> _Task item_: Wherever "září" turns up in the entries, copy out the line that holds it.

[Stored items from a collection]
* * *

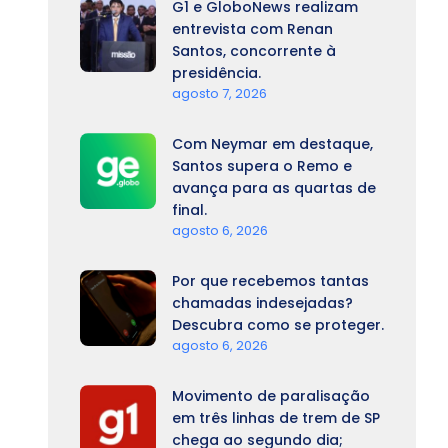
G1 e GloboNews realizam
entrevista com Renan
Santos, concorrente à
presidência.
agosto 7, 2026
Com Neymar em destaque,
Santos supera o Remo e
avança para as quartas de
final.
agosto 6, 2026
Por que recebemos tantas
chamadas indesejadas?
Descubra como se proteger.
agosto 6, 2026
Movimento de paralisação
em três linhas de trem de SP
chega ao segundo dia;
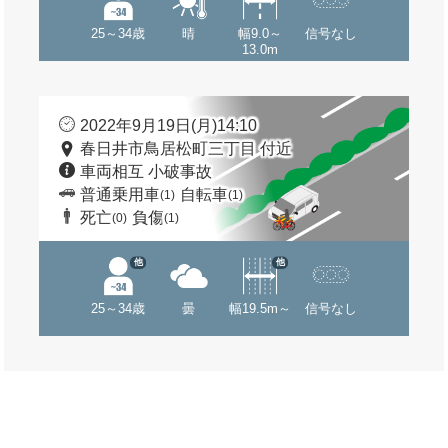
25～34歳
晴
幅9.0～
信号なし
13.0m
2022年9月19日(月)14:10
春日井市鳥居松町三丁目 付近
車両相互 小破事故
普通乗用車
自転車
(1)
(1)
死亡
負傷
(0)
(1)
他
他
25～34歳
曇
幅19.5m～
信号なし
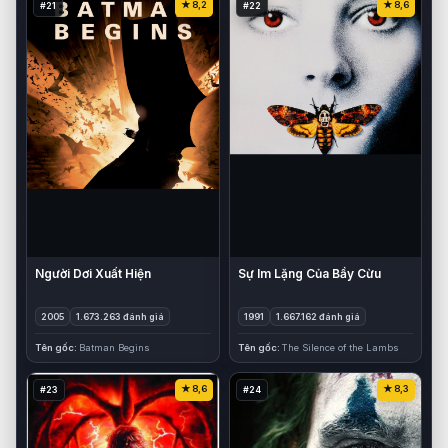
8,2
8,6
#21
#22
Người Dơi Xuất Hiện
Sự Im Lặng Của Bầy Cừu
2005
1.673.263 đánh giá
1991
1.667.162 đánh giá
Tên gốc
Batman Begins
Tên gốc
The Silence of the Lambs
8,6
8,3
#23
#24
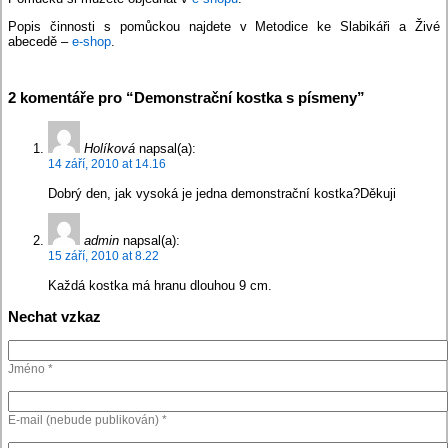
Popis činnosti s pomůckou najdete v Metodice ke Slabikáři a Živé
abecedě –
e-shop
.
2 komentáře pro “Demonstrační kostka s písmeny”
Holíková
napsal(a):
14 září, 2010 at 14.16
Dobrý den, jak vysoká je jedna demonstrační kostka?Děkuji
admin
napsal(a):
15 září, 2010 at 8.22
Každá kostka má hranu dlouhou 9 cm.
Nechat vzkaz
Jméno *
E-mail (nebude publikován) *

* * *

> _Response area_:
14 září, 2010 at 14.16
15 září, 2010 at 8.22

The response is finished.